One of Democrats' concerns about Supreme Court nominee Brett Kavanaugh is that he would let President Trump skirt above the law. Some of Kavanaugh's past writings show that he believes a sitting president should not be subjected to investigations. That should wait until after he or she leaves office. But, Democrats point out, he had a different opinion when Bill Clinton was president. During the Monica Lewinsky scandal, Kavanaugh was all about pursuing answers about the president's conduct. The senators wanted to know what changed.
What changed, Kavanaugh said, was the September 11 terror attacks. The country was at war and he thought President George W. Bush should be shielded from controversy while trying to perform his duties.
Kavanaugh says that September 11 changed his perspective on the power of the presidency, and persuaded him the president should be above any sort of investigation that might interfere with their duties pic.twitter.com/zZVF5NqF1q— Aaron Rupar (@atrupar) September 5, 2018
"Seeing President Bush when he came into the Oval Office on September 12, 2001 in the morning," Kavanaugh reflected. "President Bush said this will not happen again. He was of single minded focus every morning for the next seven years."

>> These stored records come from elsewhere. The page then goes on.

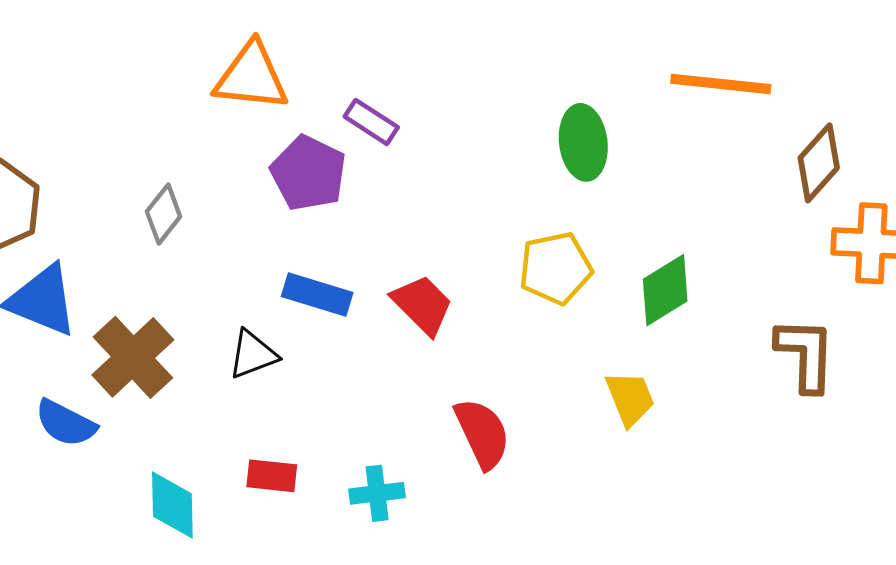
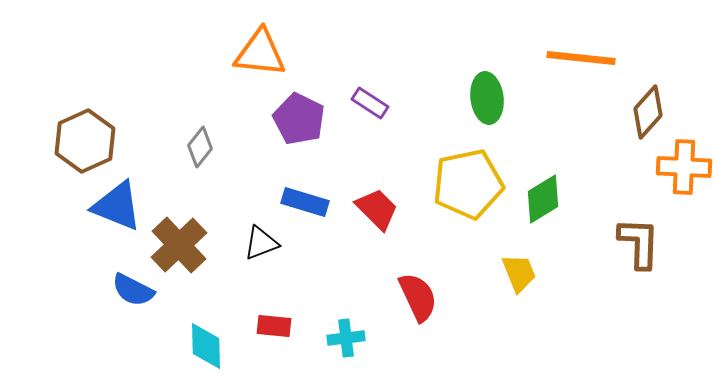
purple rectangle: (371, 122) -> (370, 103), moved
yellow pentagon: (555, 268) -> (468, 184), size x1.4

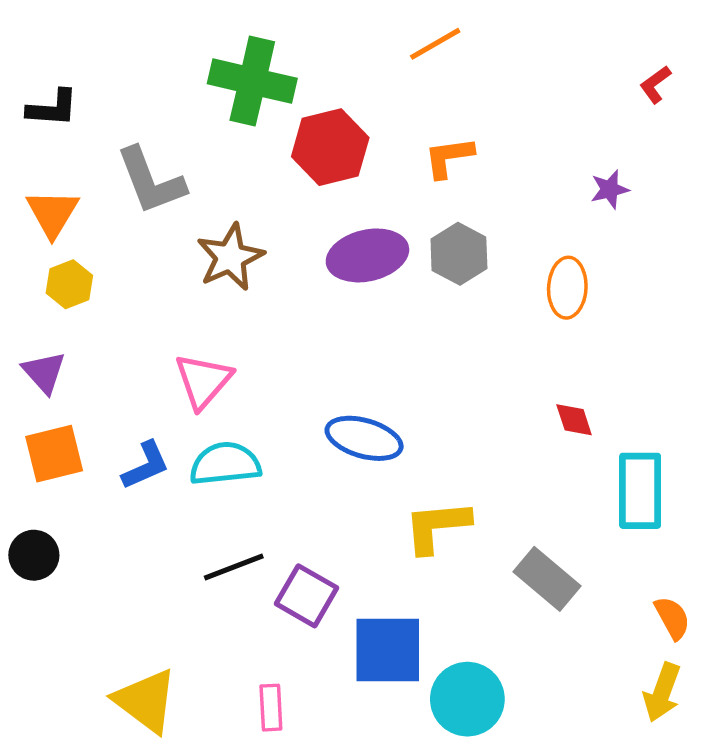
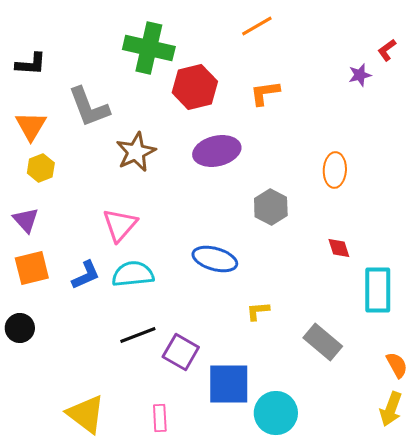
purple star: (610, 189) -> (360, 75), moved
gray hexagon: (459, 254) -> (271, 207), moved
yellow L-shape: (437, 526) -> (258, 311), size x0.6

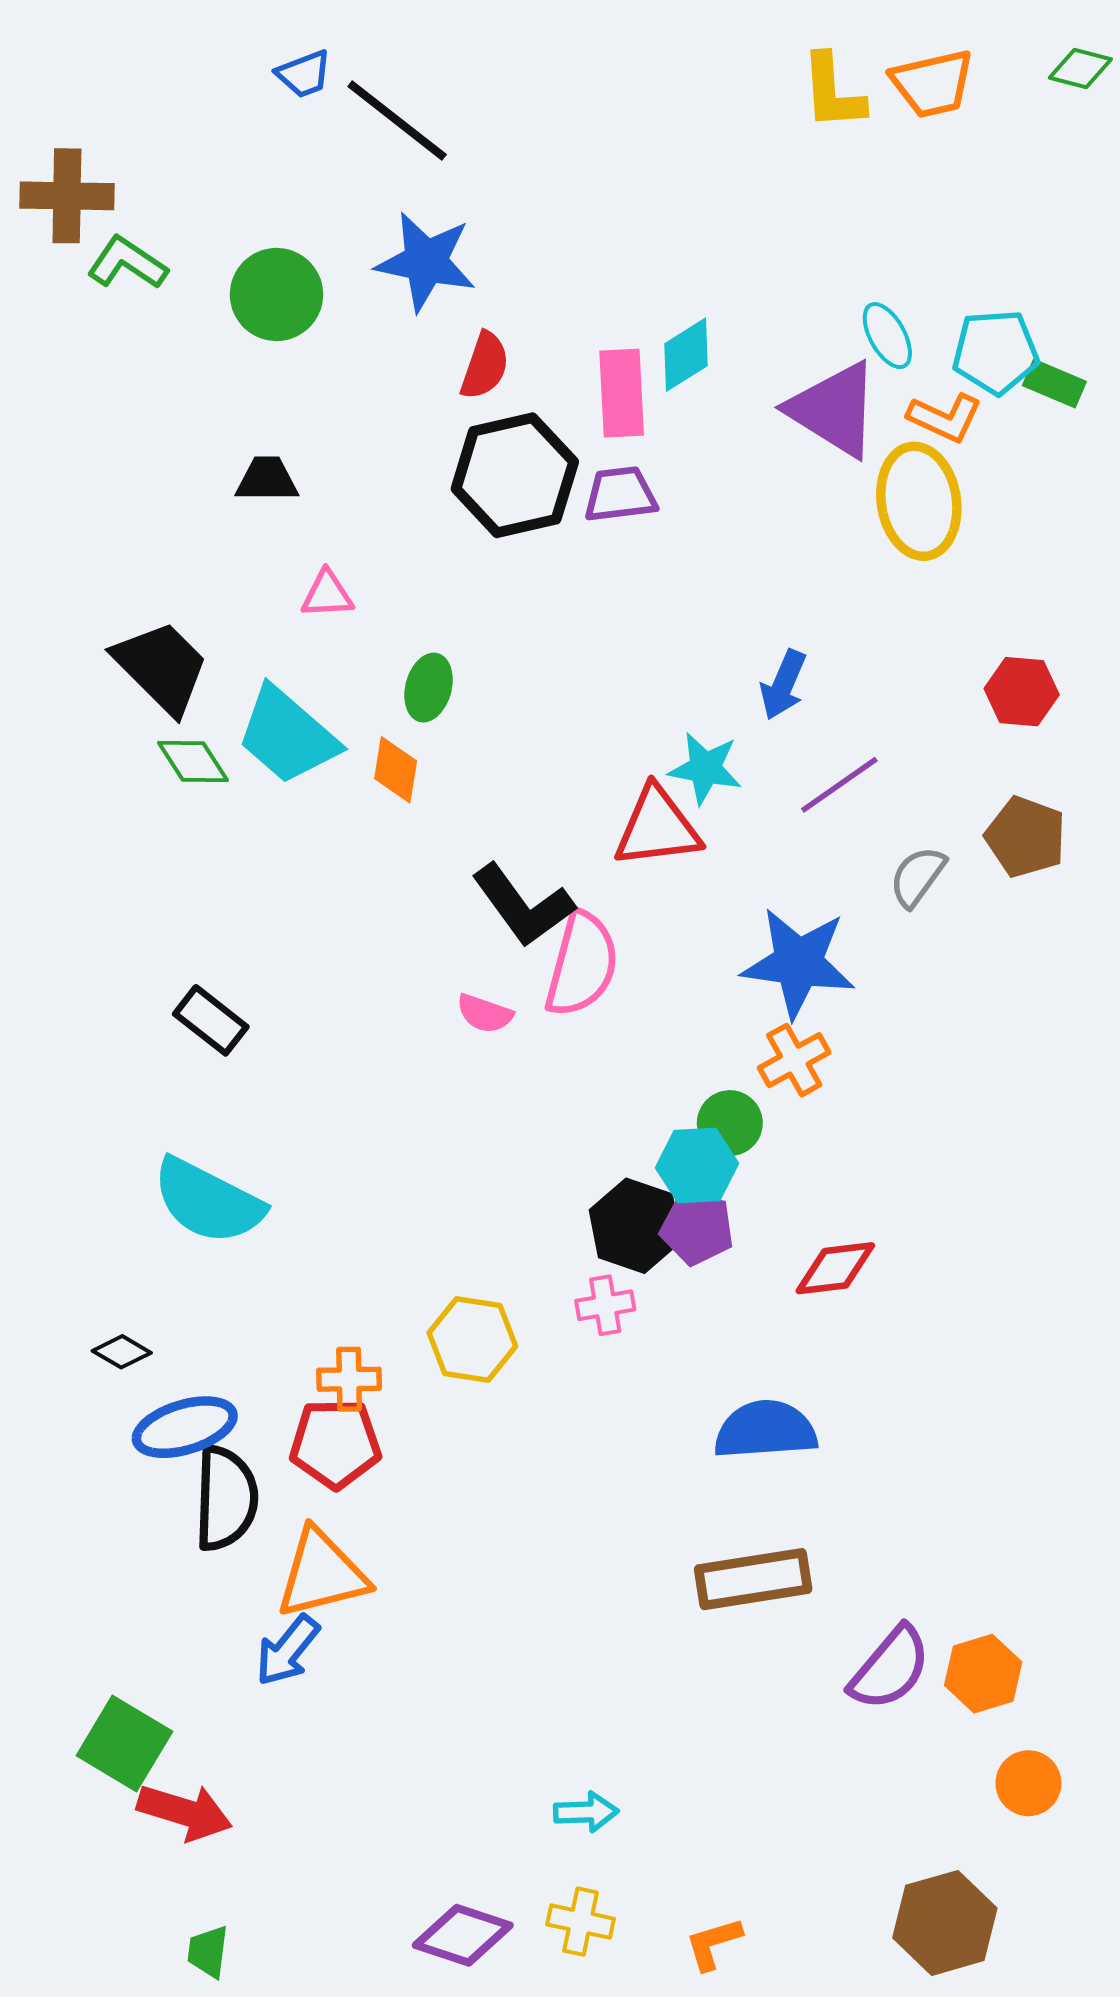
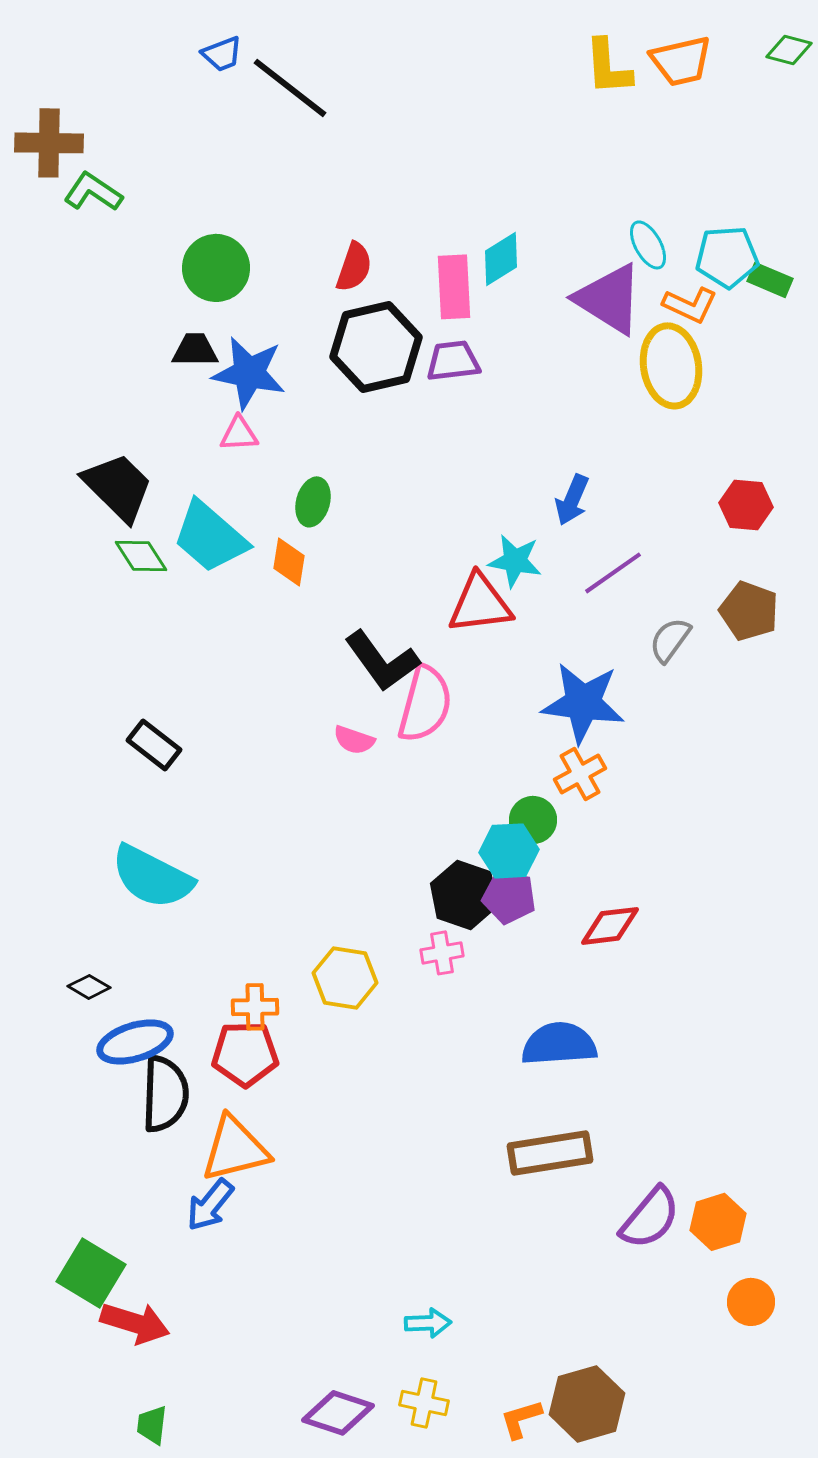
blue star: (426, 262) -> (249, 373), moved
green circle: (276, 294) -> (216, 268), moved
brown hexagon: (945, 1923) -> (587, 1404), moved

His answer did not placate Sen. Dianne Feinstein (D-CA). On Sunday, she told an audience at the Year of the Woman luncheon in Santa Barbara that Trump likes to hold himself “above the law,” and Kavanaugh would go right along with it. He believes Trump is an "oligarch."
“The president believes he is above the law," she said. "And this nominee believes this president cannot be investigated, cannot be tried.”
Feinstein added that if moderate Republican Sens. Susan Collins (ME) and Lisa Murkowski (AK) don't come through and vote against the nominee, he will be confirmed.
Other Democrats have pointed out that Kavanaugh once questioned the court ruling in Nixon vs. United States. But, the nominee debunked that theory at last week's hearings too, noting that he has called that court case one of the most important in history.